Türkiye, AKP ile geçen 11 yılın istisnasız her alanda ortaya çıkan ağır ve derin sancılarını çekiyor. İç politikadan ekonomiye, terörden dış politikaya kadar sorunlar yumağına dönüşmeyen, gerilmeyen, bölünmeyen hiçbir şey kalmamıştır.Şehir merkezlerinde TOMA'larla güvenlik sağlanmaya çalışılırken, sınırlarımız kevgire dönmüştür. Neredeyse savaşın eşiğine gelmediğimiz bir tek komşumuz kalmamıştır. Memnun olan, sevinen ve mesafe kat eden sadece bölücüler ve ülke-millet düşmanlarıdır. İşte böyle bir ortamda Ramazan bayramı kutluyoruz. Keşke böyle olmasaydı. Çok daha güzel şeyler yazmak, çok daha güzel şeyler paylaşmak imkanı bulsaydık.
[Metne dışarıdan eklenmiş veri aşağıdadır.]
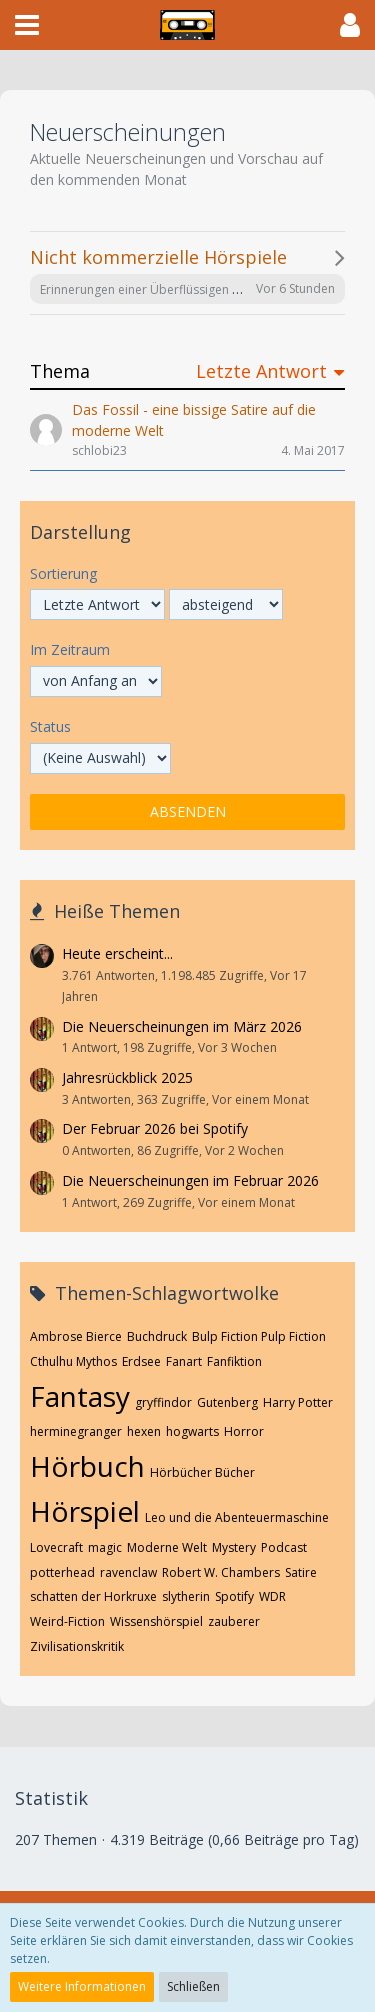  Describe the element at coordinates (156, 1621) in the screenshot. I see `Wissenshörspiel` at that location.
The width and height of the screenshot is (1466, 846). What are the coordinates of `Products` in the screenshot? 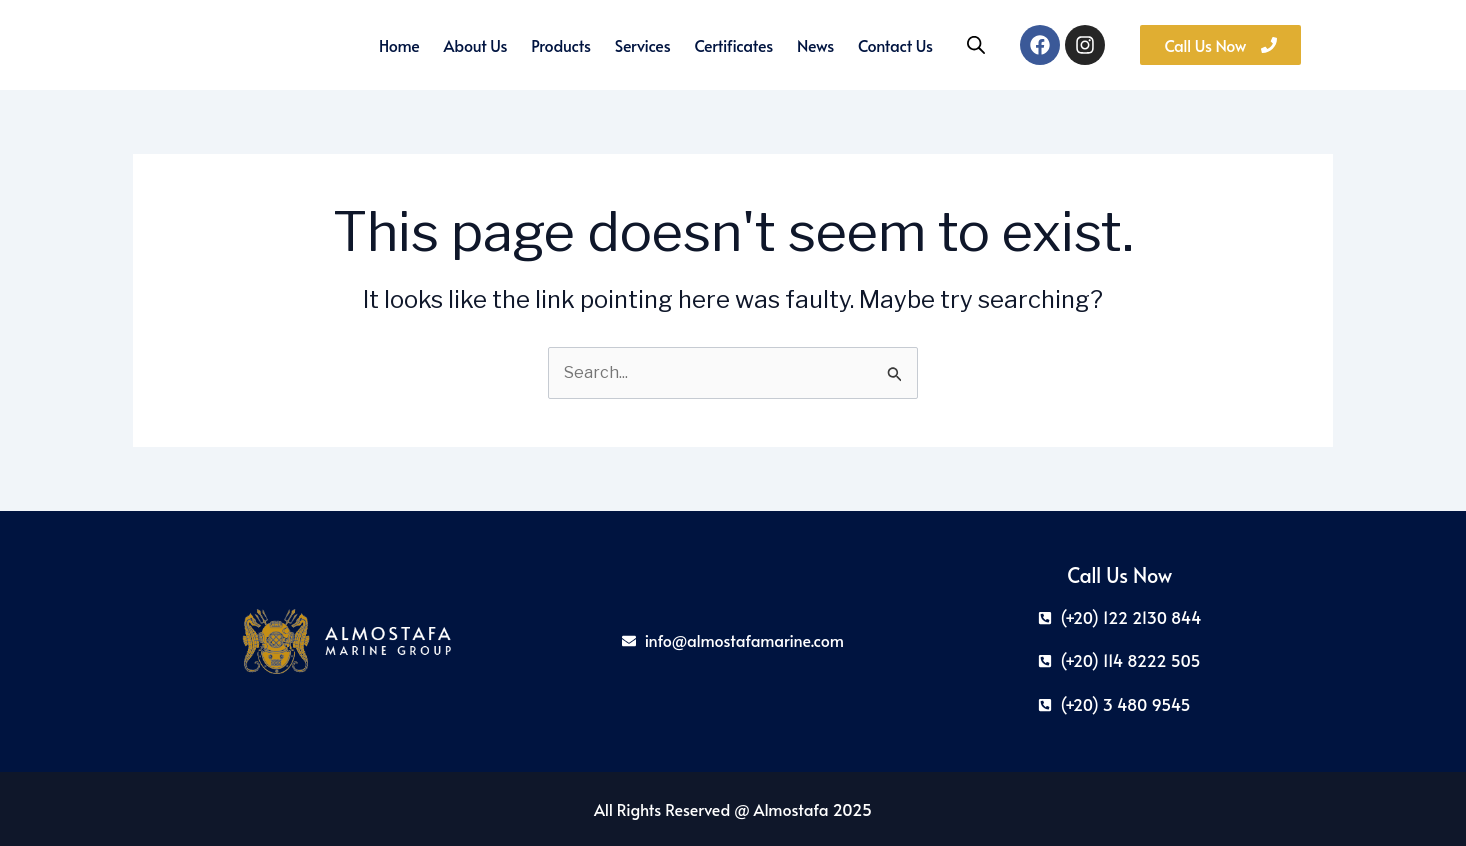 It's located at (560, 45).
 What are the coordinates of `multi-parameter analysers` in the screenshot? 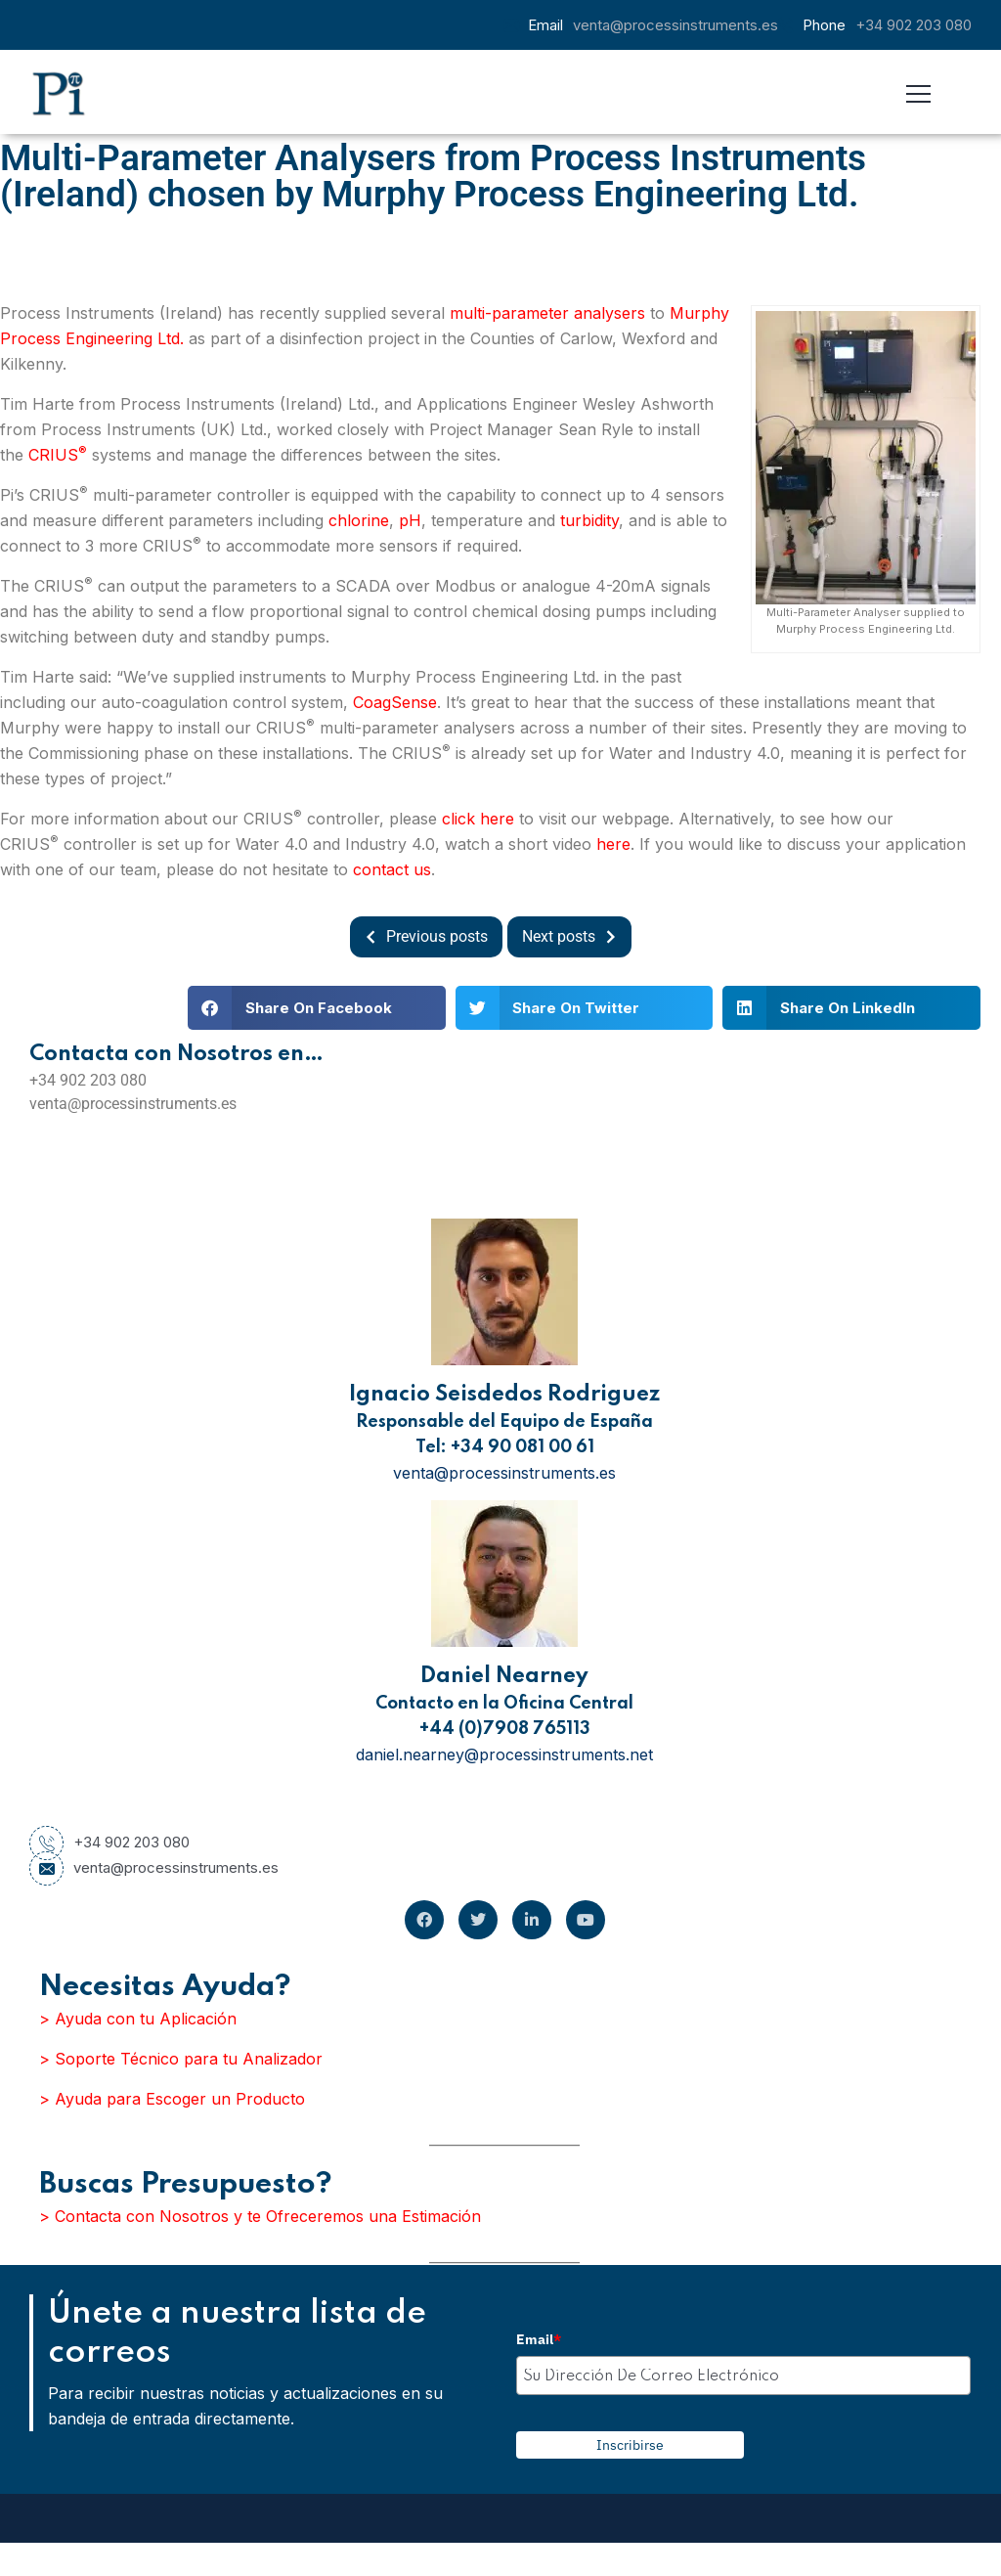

Yine de ümitsiz değiliz. Türk milletinin mutlaka bu girdaptan çıkacağını ve silkinip bu karanlık dönemi kapatacağını biliyoruz.

Türk ve Müslüman aleminin Ramazan bayramını içtenlikle kutlarken, bu toprakları bize vatan yapan bütün şehitlerimize Allah'tan rahmet diliyorum.